Wholesale operations accounted for 53 percent of Holt’s Cigar’s net sales in fiscal 2000. The company’s distribution center in northeastern Philadelphia had grown to 21,360 square feet by this time, including a humidified and climate-controlled cigar-storage warehouse of about 5,000 square feet. It was also the site of mail-order operations. Holt’s Cigar’s glossy four-color catalogs were being distributed in production runs of about 100,000 each. In addition, the company was producing other mailings sent to prospective customers several times a year. Its interactive e-commerce site was introduced in February 2000.
Holt’s Cigar was maintaining long-term relationships with more than 50 suppliers.
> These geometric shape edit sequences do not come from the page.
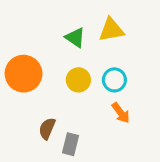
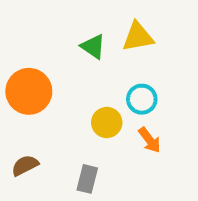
yellow circle: (78, 80) -> (107, 123), moved
brown semicircle: (47, 129) -> (25, 165), moved, turned 40

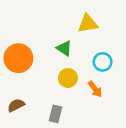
green triangle: (93, 47) -> (64, 48), moved
cyan circle: (142, 99) -> (103, 62), moved

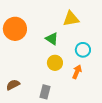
orange circle: (18, 58) -> (15, 29), moved
orange arrow: (95, 89) -> (77, 72), turned -120

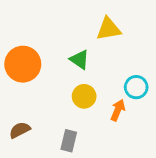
orange circle: (15, 29) -> (23, 64), moved
cyan circle: (83, 50) -> (136, 87), moved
Fuente Cigar supplied about 58 percent of all premium cigars purchased, on a dollar basis, by Holt’s during fiscal 2000. General Cigar Co. supplied another 7 percent in the form of Castaños produced by Villazon & Co., Inc.
Principal Subsidiaries
Ashton Distributors, Inc.; Ashton Pipe Company, Inc.; Holt’s Cigar Company, Inc.; Holt’s Mail Order, Inc.
Principal Competitors
Altadis; General Cigar Co.; JR Cigar Inc.
Key Dates:
- 1911:
- Holt’s Cigar Co. is founded as a small Philadelphia retail store.
- 1957:
- Albert Levin purchases the business.
- 1980:
- Albert’s son Robert, now CEO, purchases H.A. Tint & Sons, a Philadelphia store for quality cigars.
- 1986:
- Holt’s introduces its first proprietary cigar brand, Ashton.
- 1995:
- The company moves its downtown retail store to Walnut Street.
- 1997:
- Holt’s completes its initial public offering of stock.
- 2000:
- With Holt’s sales stagnant and its stock price lagging, the company is privatized again.
Further Reading
Brubaker, Harold, “Burnout of Cigar Boom Sends Holt’s Private Again,” Philadelphia Inquirer, November 11, 2000, pp. Dl, D6.
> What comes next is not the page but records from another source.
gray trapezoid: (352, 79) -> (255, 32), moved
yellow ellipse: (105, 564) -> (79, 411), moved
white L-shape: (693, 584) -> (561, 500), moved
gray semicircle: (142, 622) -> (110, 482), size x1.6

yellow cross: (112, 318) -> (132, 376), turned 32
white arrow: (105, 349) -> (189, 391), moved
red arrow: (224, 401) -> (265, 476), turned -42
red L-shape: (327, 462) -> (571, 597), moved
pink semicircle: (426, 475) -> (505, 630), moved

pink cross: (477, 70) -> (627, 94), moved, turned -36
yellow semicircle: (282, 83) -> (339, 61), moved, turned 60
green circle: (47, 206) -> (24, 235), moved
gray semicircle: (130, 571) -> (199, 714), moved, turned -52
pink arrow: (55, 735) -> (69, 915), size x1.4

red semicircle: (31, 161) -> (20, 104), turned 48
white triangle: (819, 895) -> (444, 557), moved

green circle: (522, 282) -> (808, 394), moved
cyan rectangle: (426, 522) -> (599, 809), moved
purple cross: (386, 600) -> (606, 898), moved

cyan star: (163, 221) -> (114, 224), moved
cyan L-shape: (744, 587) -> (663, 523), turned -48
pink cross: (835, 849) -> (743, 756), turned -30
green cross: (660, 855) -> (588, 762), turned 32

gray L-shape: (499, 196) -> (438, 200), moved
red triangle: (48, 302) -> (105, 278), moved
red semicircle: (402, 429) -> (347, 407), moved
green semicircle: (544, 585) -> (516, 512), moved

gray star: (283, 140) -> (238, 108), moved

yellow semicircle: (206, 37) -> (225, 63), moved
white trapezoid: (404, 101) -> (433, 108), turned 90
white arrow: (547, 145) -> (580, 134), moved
“Holt’s Cigar Holdings Agrees to Be Acquired by HCH Associates,” Wall Street Journal, November 13, 2000, p. B19A.
Kasrel, Deni, “As Trend Slows, Holt’s Stokes Its Cigar Brands,” Philadelphia Business Journal, September 4, 1998, p. 6.
McCalla, John, “Holt’s Cigar Lights Up Post-Trend Growth Plans,” Philadelphia Business Journal, August 18, 2000, p. 7.
Shanken, Marvin R., “An Interview with Robert Levin,” Cigar Aficionado, Winter 1996.
“This Merchant’s Sales Are Up—and Smokin’,” Philadelphia Inquirer, February 24, 1997, pp. C1, C3.